This beer style is a pale, hoppy ale with a refreshing taste and a balanced malt backbone for easy drinkability. The hop character can come from a variety of American or New World hops, ranging from citrus to pine to tropical fruit flavors. The beer is generally pale golden to light amber in color with a moderately large white to off-white head and good clarity, although dry-hopped versions may have a slight haze.

In terms of aroma, there should be a moderate to strong hop presence with notes of citrus, floral, pine, or other fruity and spicy flavors. The malt should be low to moderate and support the hop aroma, potentially with slight notes of bread, toast, biscuit, or caramel. Fruity esters can vary from moderate to none, and dry hopping may add grassy notes.

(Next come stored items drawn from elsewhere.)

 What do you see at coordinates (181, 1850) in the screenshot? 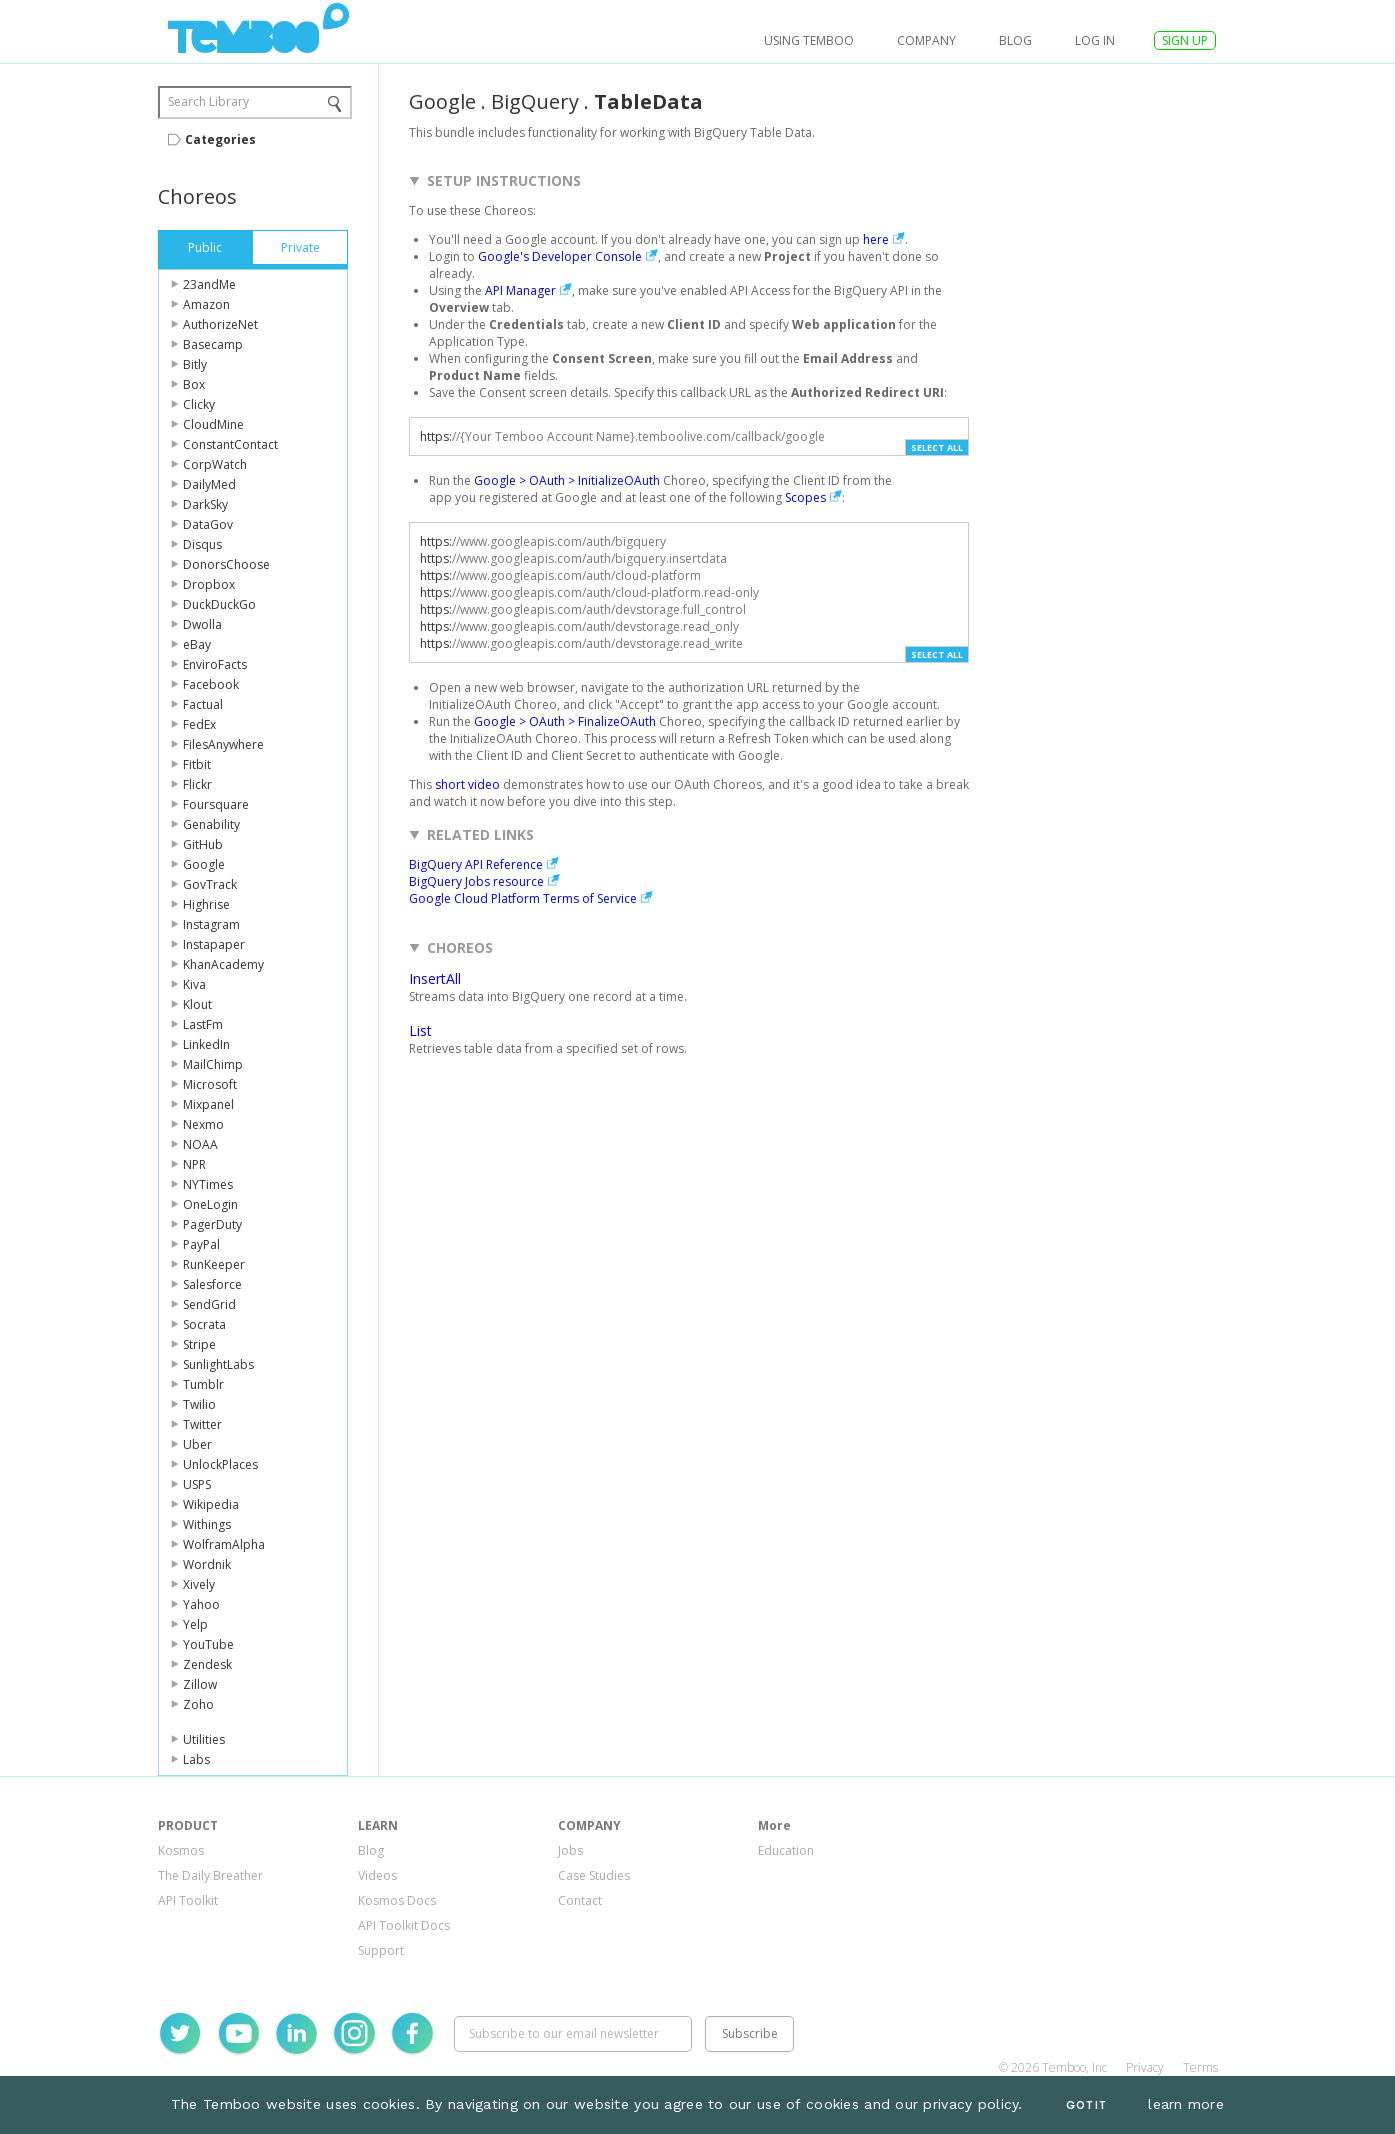 I see `Kosmos` at bounding box center [181, 1850].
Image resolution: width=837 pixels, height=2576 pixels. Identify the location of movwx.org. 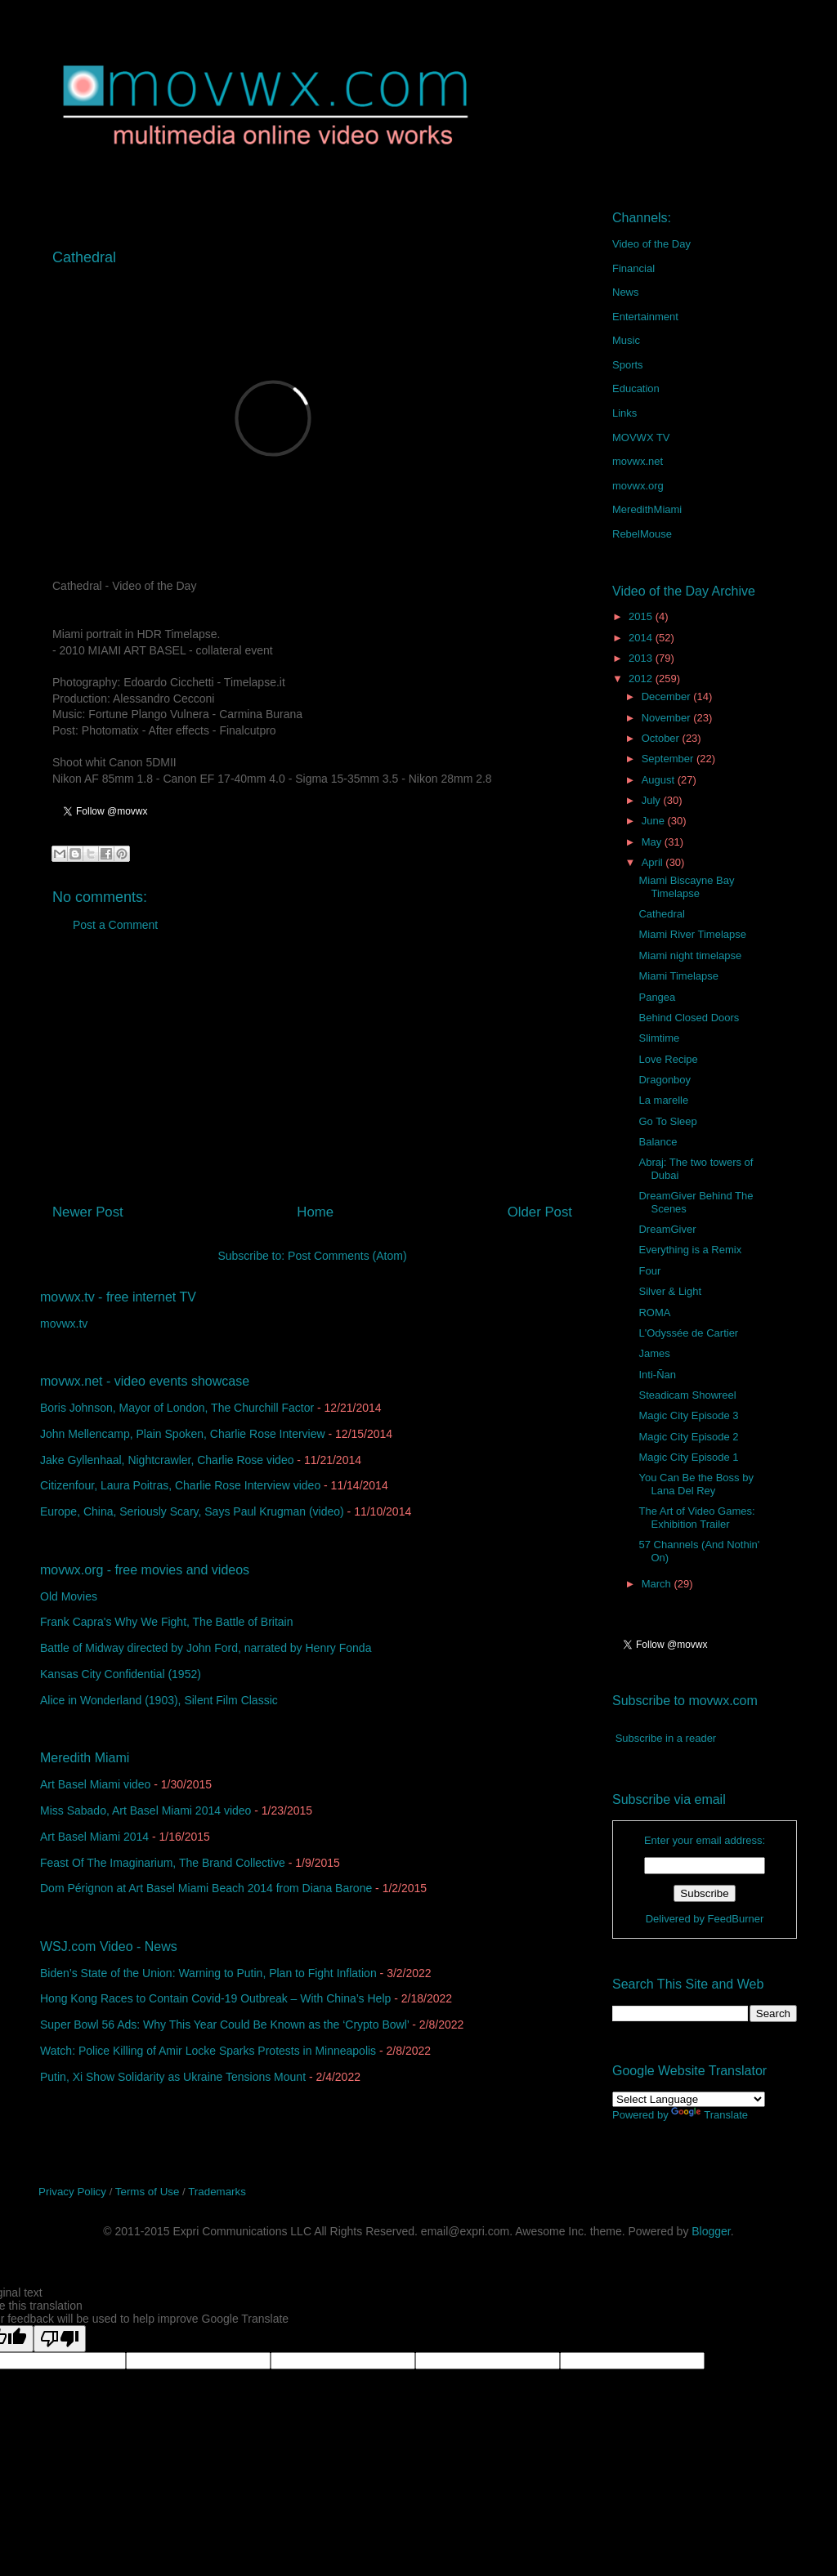 (638, 486).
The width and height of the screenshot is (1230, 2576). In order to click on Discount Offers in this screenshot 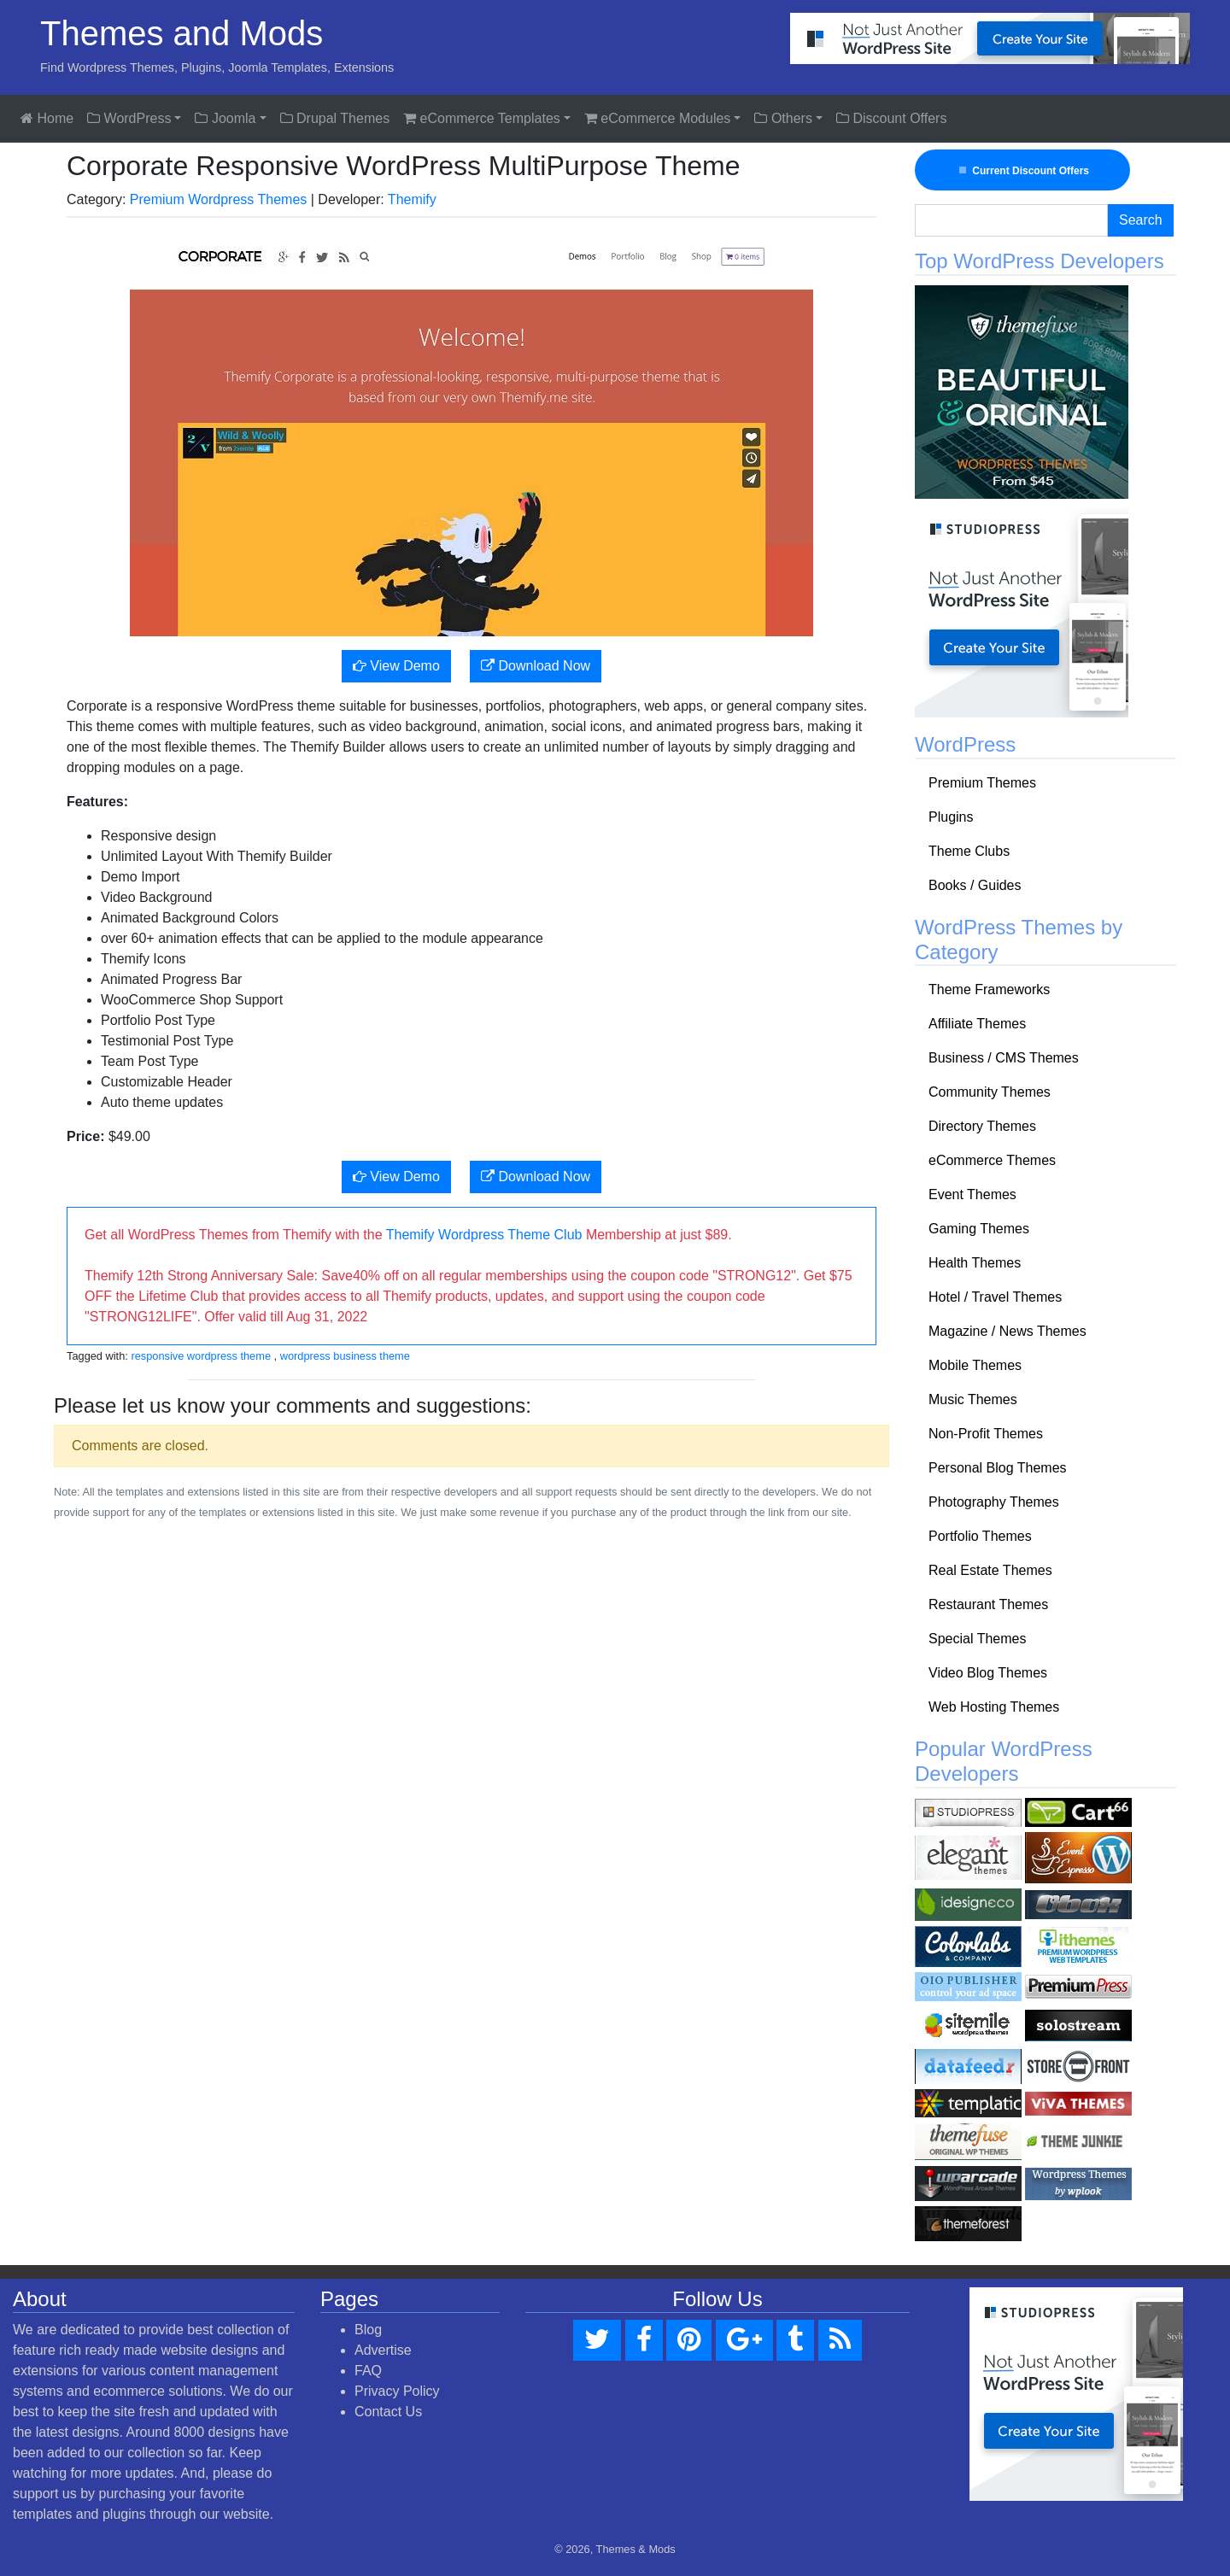 , I will do `click(891, 118)`.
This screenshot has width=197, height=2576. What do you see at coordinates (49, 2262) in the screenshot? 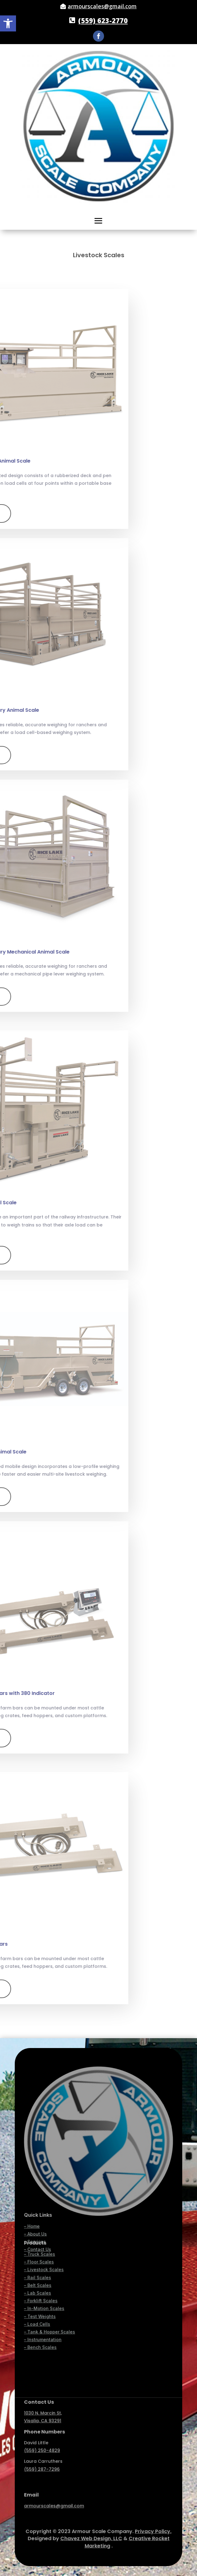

The flavor should have moderate to high hop character, balanced by low to moderate clean maltiness and a medium to dry finish with moderate to high bitterness. The aftertaste should be clean and not harsh. The mouthfeel should be medium-light to medium with moderate to high carbonation and a smooth finish without astringency or harshness.

This style originated as an American adaptation of English pale ale, using indigenous ingredients such as North American two-row pale ale malt, American or New World hops, and neutral to lightly fruity American or English ale yeast. Specialty grains may also be used for added complexity, but in smaller quantities. The hopping style can vary from classic large bitterness addition to modern late hop-bursting techniques.

Compared to English pale ale, American pale ale is lighter in color, cleaner in fermentation by-products, and has less caramel flavors. It is also less intensely hop-focused and bitter than session-strength American IPAs. Overall, it is a balanced and drinkable beer style that has become popular in the international craft beer market with local adaptations appearing in many countries.